Penjualan Truk Asal Cina FAW di RI Kembali Melempem

Ilustrasi, truk FAW yang dijajakan di pasar Indonesia – dok.Motoris


Jakarta, Motoris – Pabrikan otomotif asal Changcun, Cina – FAW (Fall Army Worm) – sejak beberapa tahun lalu telah menggarap pasar kendaraan komersial, khususnya truk di Indonesia. Sejak tahun 2017 hingga 2019 penjualannya tercatat terus merangkak naik mesin jumlahnya masih dalam bilangan ratusan unit.

Namun, sejak tahun 2020 hingga lima bulan pertama tahun 2021 tren penjualan seperti itu telah berganti dan menurun. Salah seorang pengurus Asosiasi Pengusaha Truk Indonesia Kalimantan Timur, Muhammad Husein, selama ini FAW banyak bermain menggarap pasar perusahaan yang bergerak di sektor komoditas baik perkebunan, pertambangan dan sektor konstruksi.

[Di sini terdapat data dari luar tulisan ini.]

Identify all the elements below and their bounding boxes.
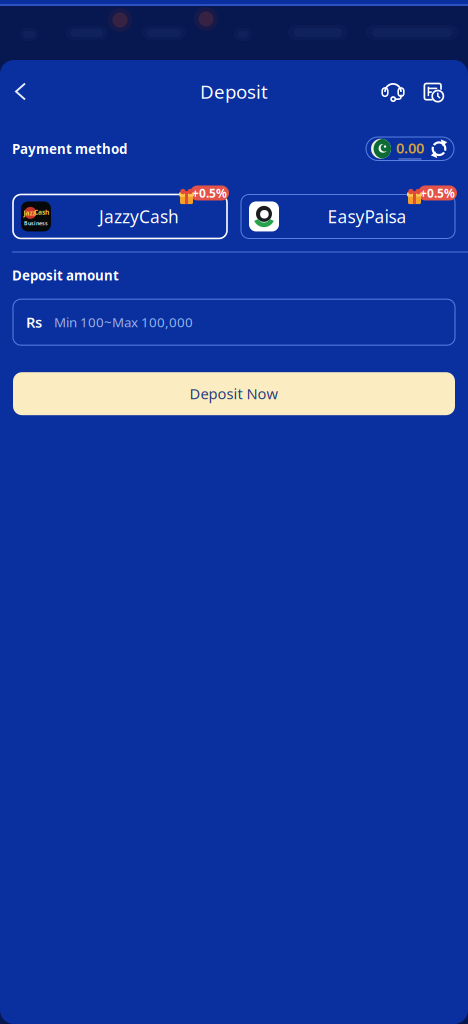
button[interactable]: Jazz	[13, 194, 227, 238]
staticText: Business	[24, 220, 48, 227]
button[interactable]: Customer support	[373, 68, 413, 114]
staticText: EasyPaisa	[328, 205, 406, 228]
staticText: Min 100~Max 100,000	[54, 313, 193, 331]
staticText: 0.00	[396, 138, 424, 158]
staticText: +0.5%	[192, 185, 227, 201]
staticText: Jazz	[23, 208, 35, 217]
button[interactable]: Refresh balance	[366, 137, 454, 160]
button[interactable]: Transaction records	[413, 68, 453, 114]
button[interactable]: Back	[2, 68, 40, 114]
staticText: Deposit	[200, 79, 268, 104]
staticText: Deposit Now	[190, 384, 278, 403]
staticText: Rs	[26, 312, 42, 332]
button[interactable]: Deposit Now	[13, 372, 455, 415]
staticText: JazzyCash	[99, 205, 179, 228]
staticText: +0.5%	[420, 185, 455, 201]
staticText: Cash	[34, 208, 49, 217]
button[interactable]: EasyPaisa	[241, 194, 455, 238]
staticText: Payment method	[12, 140, 127, 158]
staticText: Deposit amount	[12, 266, 119, 284]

“Nah, sektor komoditas sampai saat ini masih belum bergairah, dan konstruksi belum sepenuhnya pulih dari dampak pandei Covid-19. Sehingga wajar jika penjualannya turun,” ujar Husein, saat dihubungi dari Jakarta, Jumat (25/6/2021).

Ilustrasi, truk FAW yang dijual di Indonesia – dok.Motoris

Data yang dihimpun Motoris dari catatan penjualan ke konsumen (ritel) yang dilaporkan ke Gabungan Industri Kendaraan Bermotor Indonesia (Gaikindo) menunjukkan, sepanjang lima bulan pertama tahun ini jumlah truk FAW yang terlego ke konsumen sebanyak 51 unit. Jumlah ini anjlok 60,2% dibanding penjualan ritel yang dibukukan selama peruode sama tahun 2020.

Sementara penjualan ke diler (wholesales) di kurun waktu itu tercatat sebanyak 51 unit juga. Jumlah ini juga ambrol 60,2% dibanding penjualan Januari – Mei 2020.

Sejak 2020
Fakta data berbicara, sepanjang tahun 2017 penjualan ritel truk FAW sebanyak 209 uni. Jumlah itu kemudian naik menjadi 257 unit di tahun 2018.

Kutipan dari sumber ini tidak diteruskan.